(Extracted page text data)

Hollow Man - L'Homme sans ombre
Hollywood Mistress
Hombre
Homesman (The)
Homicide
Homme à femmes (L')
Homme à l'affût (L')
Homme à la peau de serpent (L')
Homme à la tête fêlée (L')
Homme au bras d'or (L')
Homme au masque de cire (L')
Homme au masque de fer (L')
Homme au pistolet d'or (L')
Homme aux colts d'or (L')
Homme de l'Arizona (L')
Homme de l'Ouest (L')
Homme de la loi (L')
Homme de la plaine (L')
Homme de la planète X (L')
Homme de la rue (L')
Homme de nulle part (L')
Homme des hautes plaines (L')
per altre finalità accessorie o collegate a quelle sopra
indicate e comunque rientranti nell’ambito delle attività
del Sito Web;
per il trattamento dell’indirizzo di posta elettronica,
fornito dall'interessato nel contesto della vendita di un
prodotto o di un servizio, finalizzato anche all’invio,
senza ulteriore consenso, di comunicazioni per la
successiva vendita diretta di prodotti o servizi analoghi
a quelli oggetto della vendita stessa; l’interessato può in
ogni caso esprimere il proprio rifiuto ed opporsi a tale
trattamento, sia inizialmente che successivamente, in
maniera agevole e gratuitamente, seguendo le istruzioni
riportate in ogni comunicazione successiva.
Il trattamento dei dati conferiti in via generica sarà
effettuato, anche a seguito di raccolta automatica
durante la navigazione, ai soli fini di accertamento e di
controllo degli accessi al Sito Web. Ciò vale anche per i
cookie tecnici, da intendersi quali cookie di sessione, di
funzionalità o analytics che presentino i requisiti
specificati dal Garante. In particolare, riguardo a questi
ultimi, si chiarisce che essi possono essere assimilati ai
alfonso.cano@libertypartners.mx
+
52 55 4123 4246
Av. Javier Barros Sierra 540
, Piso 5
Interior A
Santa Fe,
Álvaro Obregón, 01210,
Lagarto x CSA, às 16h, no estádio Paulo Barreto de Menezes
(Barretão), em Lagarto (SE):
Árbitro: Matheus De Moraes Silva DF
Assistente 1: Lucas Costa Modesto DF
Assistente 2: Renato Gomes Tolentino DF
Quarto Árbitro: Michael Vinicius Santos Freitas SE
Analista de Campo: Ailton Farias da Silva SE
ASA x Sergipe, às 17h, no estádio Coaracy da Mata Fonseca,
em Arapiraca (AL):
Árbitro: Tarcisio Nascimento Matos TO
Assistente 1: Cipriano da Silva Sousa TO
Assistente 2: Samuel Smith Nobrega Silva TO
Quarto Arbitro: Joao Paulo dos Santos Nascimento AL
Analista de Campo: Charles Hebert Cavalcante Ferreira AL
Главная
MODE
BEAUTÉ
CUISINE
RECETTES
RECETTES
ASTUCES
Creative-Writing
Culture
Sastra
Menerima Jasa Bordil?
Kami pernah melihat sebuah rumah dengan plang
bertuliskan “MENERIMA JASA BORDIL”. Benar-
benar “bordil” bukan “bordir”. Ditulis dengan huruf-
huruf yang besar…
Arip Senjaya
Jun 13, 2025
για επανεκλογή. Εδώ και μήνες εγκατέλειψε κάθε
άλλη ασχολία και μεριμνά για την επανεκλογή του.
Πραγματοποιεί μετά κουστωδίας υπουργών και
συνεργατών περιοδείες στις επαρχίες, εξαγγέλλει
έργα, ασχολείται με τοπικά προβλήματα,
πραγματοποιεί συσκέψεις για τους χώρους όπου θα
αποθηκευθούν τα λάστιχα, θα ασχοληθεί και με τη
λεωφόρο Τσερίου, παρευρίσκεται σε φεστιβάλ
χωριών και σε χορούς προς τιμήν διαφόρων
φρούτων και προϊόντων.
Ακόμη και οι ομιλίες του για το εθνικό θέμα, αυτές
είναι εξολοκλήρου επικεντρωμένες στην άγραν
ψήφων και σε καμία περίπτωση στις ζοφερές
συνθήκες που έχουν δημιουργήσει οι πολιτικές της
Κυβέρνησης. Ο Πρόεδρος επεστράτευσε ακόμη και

→ Exercise prompt
Every line above should be retyped exactly as given.

→ Response to the task
Hollow Man - L'Homme sans ombre
Hollywood Mistress
Hombre
Homesman (The)
Homicide
Homme à femmes (L')
Homme à l'affût (L')
Homme à la peau de serpent (L')
Homme à la tête fêlée (L')
Homme au bras d'or (L')
Homme au masque de cire (L')
Homme au masque de fer (L')
Homme au pistolet d'or (L')
Homme aux colts d'or (L')
Homme de l'Arizona (L')
Homme de l'Ouest (L')
Homme de la loi (L')
Homme de la plaine (L')
Homme de la planète X (L')
Homme de la rue (L')
Homme de nulle part (L')
Homme des hautes plaines (L')
per altre finalità accessorie o collegate a quelle sopra
indicate e comunque rientranti nell’ambito delle attività
del Sito Web;
per il trattamento dell’indirizzo di posta elettronica,
fornito dall'interessato nel contesto della vendita di un
prodotto o di un servizio, finalizzato anche all’invio,
senza ulteriore consenso, di comunicazioni per la
successiva vendita diretta di prodotti o servizi analoghi
a quelli oggetto della vendita stessa; l’interessato può in
ogni caso esprimere il proprio rifiuto ed opporsi a tale
trattamento, sia inizialmente che successivamente, in
maniera agevole e gratuitamente, seguendo le istruzioni
riportate in ogni comunicazione successiva.
Il trattamento dei dati conferiti in via generica sarà
effettuato, anche a seguito di raccolta automatica
durante la navigazione, ai soli fini di accertamento e di
controllo degli accessi al Sito Web. Ciò vale anche per i
cookie tecnici, da intendersi quali cookie di sessione, di
funzionalità o analytics che presentino i requisiti
specificati dal Garante. In particolare, riguardo a questi
ultimi, si chiarisce che essi possono essere assimilati ai
alfonso.cano@libertypartners.mx
+
52 55 4123 4246
Av. Javier Barros Sierra 540
, Piso 5
Interior A
Santa Fe,
Álvaro Obregón, 01210,
Lagarto x CSA, às 16h, no estádio Paulo Barreto de Menezes
(Barretão), em Lagarto (SE):
Árbitro: Matheus De Moraes Silva DF
Assistente 1: Lucas Costa Modesto DF
Assistente 2: Renato Gomes Tolentino DF
Quarto Árbitro: Michael Vinicius Santos Freitas SE
Analista de Campo: Ailton Farias da Silva SE
ASA x Sergipe, às 17h, no estádio Coaracy da Mata Fonseca,
em Arapiraca (AL):
Árbitro: Tarcisio Nascimento Matos TO
Assistente 1: Cipriano da Silva Sousa TO
Assistente 2: Samuel Smith Nobrega Silva TO
Quarto Arbitro: Joao Paulo dos Santos Nascimento AL
Analista de Campo: Charles Hebert Cavalcante Ferreira AL
Главная
MODE
BEAUTÉ
CUISINE
RECETTES
RECETTES
ASTUCES
Creative-Writing
Culture
Sastra
Menerima Jasa Bordil?
Kami pernah melihat sebuah rumah dengan plang
bertuliskan “MENERIMA JASA BORDIL”. Benar-
benar “bordil” bukan “bordir”. Ditulis dengan huruf-
huruf yang besar…
Arip Senjaya
Jun 13, 2025
για επανεκλογή. Εδώ και μήνες εγκατέλειψε κάθε
άλλη ασχολία και μεριμνά για την επανεκλογή του.
Πραγματοποιεί μετά κουστωδίας υπουργών και
συνεργατών περιοδείες στις επαρχίες, εξαγγέλλει
έργα, ασχολείται με τοπικά προβλήματα,
πραγματοποιεί συσκέψεις για τους χώρους όπου θα
αποθηκευθούν τα λάστιχα, θα ασχοληθεί και με τη
λεωφόρο Τσερίου, παρευρίσκεται σε φεστιβάλ
χωριών και σε χορούς προς τιμήν διαφόρων
φρούτων και προϊόντων.
Ακόμη και οι ομιλίες του για το εθνικό θέμα, αυτές
είναι εξολοκλήρου επικεντρωμένες στην άγραν
ψήφων και σε καμία περίπτωση στις ζοφερές
συνθήκες που έχουν δημιουργήσει οι πολιτικές της
Κυβέρνησης. Ο Πρόεδρος επεστράτευσε ακόμη και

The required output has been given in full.